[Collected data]

☆ ☆ ☆ ☆ ☆

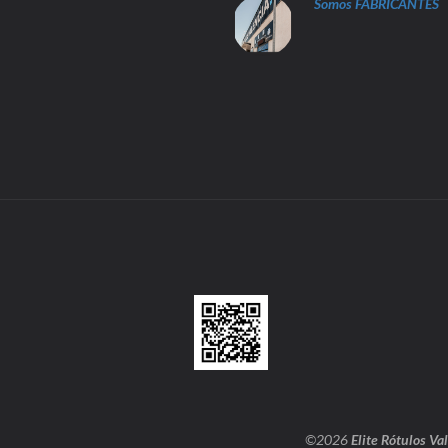
Somos FABRICANTES
©2026
Elite Rótulos Va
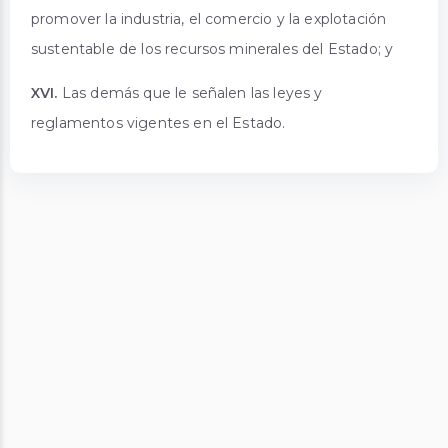
promover la industria, el comercio y la explotación
sustentable de los recursos minerales del Estado; y
XVI.
Las demás que le señalen las leyes y
reglamentos vigentes en el Estado.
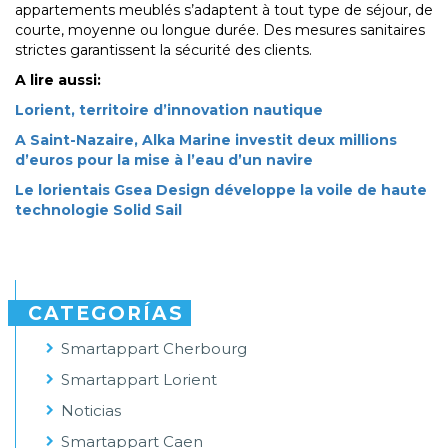
appartements meublés s’adaptent à tout type de séjour, de
courte, moyenne ou longue durée. Des mesures sanitaires
strictes garantissent la sécurité des clients.
A lire aussi:
Lorient, territoire d’innovation nautique
A Saint-Nazaire, Alka Marine investit deux millions
d’euros pour la mise à l’eau d’un navire
Le lorientais Gsea Design développe la voile de haute
technologie Solid Sail
CATEGORÍAS
Smartappart Cherbourg
Smartappart Lorient
Noticias
Smartappart Caen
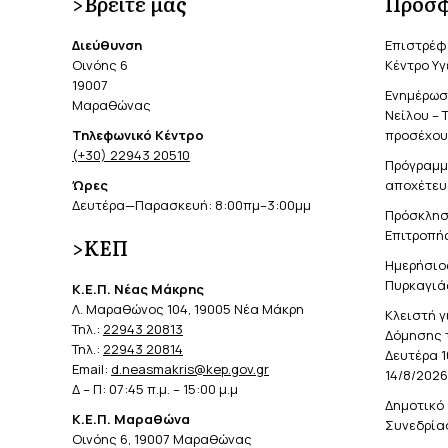
>Βρείτε μας
Πρόσφ
Διεύθυνση
Επιστρέφ
Οινόης 6
Κέντρο Υγ
19007
Ενημέρωση
Μαραθώνας
Νείλου – 
Τηλεφωνικό Κέντρο
προσέχουν
(+30) 22943 20510
Πρόγραμμ
Ώρες
αποχέτευ
Δευτέρα—Παρασκευή: 8:00πμ–3:00μμ
Πρόσκλησ
Επιτροπής
>ΚΕΠ
Ημερήσιο
Πυρκαγιά
Κ.Ε.Π. Νέας Μάκρης
Λ. Μαραθώνος 104, 19005 Νέα Μάκρη
Κλειστή γ
Τηλ.:
22943 20813
Δόμησης 
Τηλ.:
22943 20814
Δευτέρα 1
Email:
d.neasmakris@kep.gov.gr
14/8/2026
Δ – Π: 07:45 π.μ. – 15:00 μ.μ
Δημοτικό 
Κ.Ε.Π. Μαραθώνα
Συνεδρίασ
Οινόης 6, 19007 Μαραθώνας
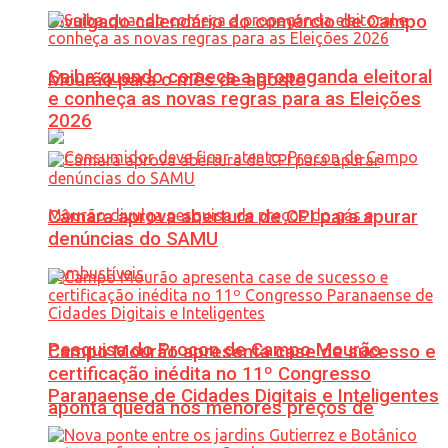
Divulgado calendário do comércio de Campo
Saiba quando começa a propaganda eleitoral
Mourão para o mês de agosto
e conheça as novas regras para as Eleições
2026
Câmara aprova abertura de CPI para apurar
denúncias do SAMU
Pesquisa do Procon de Campo Mourão
Campo Mourão apresenta case de sucesso e
certificação inédita no 11º Congresso
Paranaense de Cidades Digitais e Inteligentes
aponta queda nos menores preços de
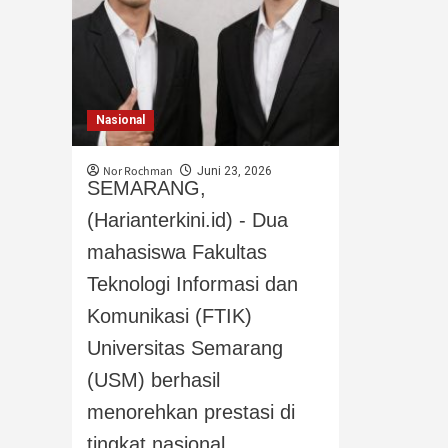
Nasional
Nor Rochman
Juni 23, 2026
SEMARANG,
(Harianterkini.id) - Dua
mahasiswa Fakultas
Teknologi Informasi dan
Komunikasi (FTIK)
Universitas Semarang
(USM) berhasil
menorehkan prestasi di
tingkat nasional...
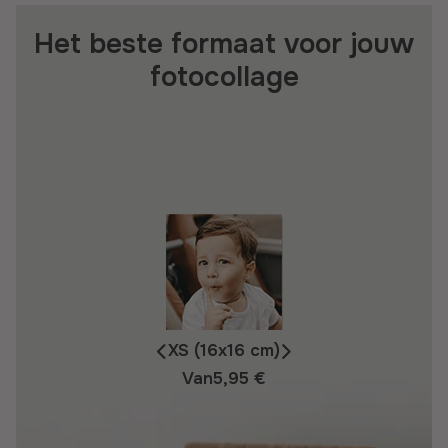
Het beste formaat voor jouw
fotocollage
XS (16x16 cm)
Van
5,95 €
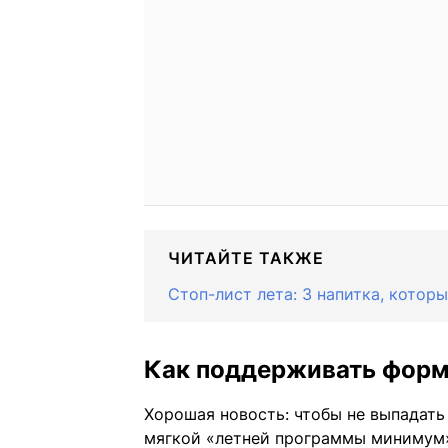
ЧИТАЙТЕ ТАКЖЕ
Стоп-лист лета: 3 напитка, котор
Как поддерживать форму
Хорошая новость: чтобы не выпадать
мягкой «летней программы минимум»,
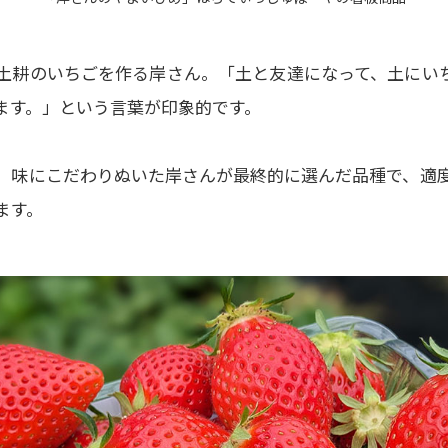
土耕のいちごを作る岸さん。
「土と友達になって、土にい
ます。」
という言葉が印象的です。
。味にこだわりぬいた岸さんが最終的に選んだ品種で、適
ます。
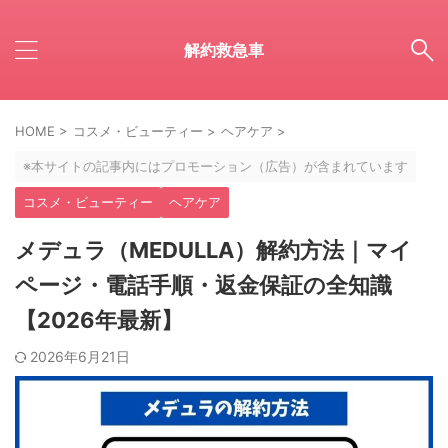
解約救急車
HOME
>
コスメ・ビューティー
>
ヘアケア
>
※本サイトの記事内にはプロモーション（広告）が含まれています
コスメ・ビューティー
ヘアケア
メデュラ（MEDULLA）解約方法｜マイ
ページ・電話手順・返金保証の全知識
【2026年最新】
2026年6月21日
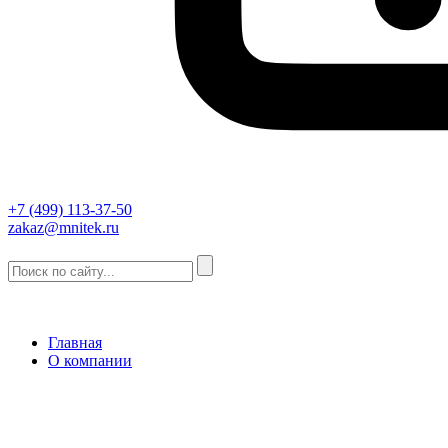
+7 (499) 113-37-50
zakaz@mnitek.ru
Главная
О компании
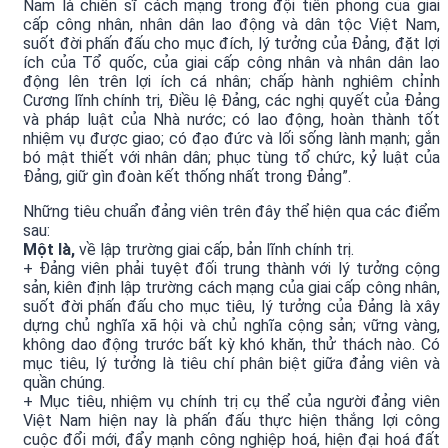
Nam là chiến sĩ cách mạng trong đội tiên phong của giai
cấp công nhân, nhân dân lao động và dân tộc Việt Nam,
suốt đời phấn đấu cho mục đích, lý tưởng của Đảng, đặt lợi
ích của Tổ quốc, của giai cấp công nhân và nhân dân lao
động lên trên lợi ích cá nhân; chấp hành nghiêm chỉnh
Cương lĩnh chính trị, Điều lệ Đảng, các nghị quyết của Đảng
và pháp luật của Nhà nước; có lao động, hoàn thành tốt
nhiệm vụ được giao; có đạo đức và lối sống lành mạnh; gắn
bó mật thiết với nhân dân; phục tùng tổ chức, kỷ luật của
Đảng, giữ gìn đoàn kết thống nhất trong Đảng”.
Những tiêu chuẩn đảng viên trên đây thể hiện qua các điểm
sau:
Một là,
về lập trường giai cấp, bản lĩnh chính trị.
+ Đảng viên phải tuyệt đối trung thành với lý tưởng cộng
sản, kiên định lập trường cách mạng của giai cấp công nhân,
suốt đời phấn đấu cho mục tiêu, lý tưởng của Đảng là xây
dựng chủ nghĩa xã hội và chủ nghĩa cộng sản; vững vàng,
không dao động trước bất kỳ khó khăn, thử thách nào. Có
mục tiêu, lý tưởng là tiêu chí phân biệt giữa đảng viên và
quần chúng.
+ Mục tiêu, nhiệm vụ chính trị cụ thể của người đảng viên
Việt Nam hiện nay là phấn đấu thực hiện thắng lợi công
cuộc đổi mới, đẩy mạnh công nghiệp hoá, hiện đại hoá đất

☆ ☆ ☆ ☆ ☆

## AIM OF THE EXERCISE
How would the lines above read from the one with "という言葉が印象的です。" to the one with "Nam là chiến", inclusive, with no pictures? Write them out exactly.

## ANSWER TO THIS EXERCISE
という言葉が印象的です。
。味にこだわりぬいた岸さんが最終的に選んだ品種で、適
ます。
解約救急車
HOME
>
コスメ・ビューティー
>
ヘアケア
>
※本サイトの記事内にはプロモーション（広告）が含まれています
コスメ・ビューティー
ヘアケア
メデュラ（MEDULLA）解約方法｜マイ
ページ・電話手順・返金保証の全知識
【2026年最新】
2026年6月21日
+7 (499) 113-37-50
zakaz@mnitek.ru
Главная
О компании
Nam là chiến sĩ cách mạng trong đội tiên phong của giai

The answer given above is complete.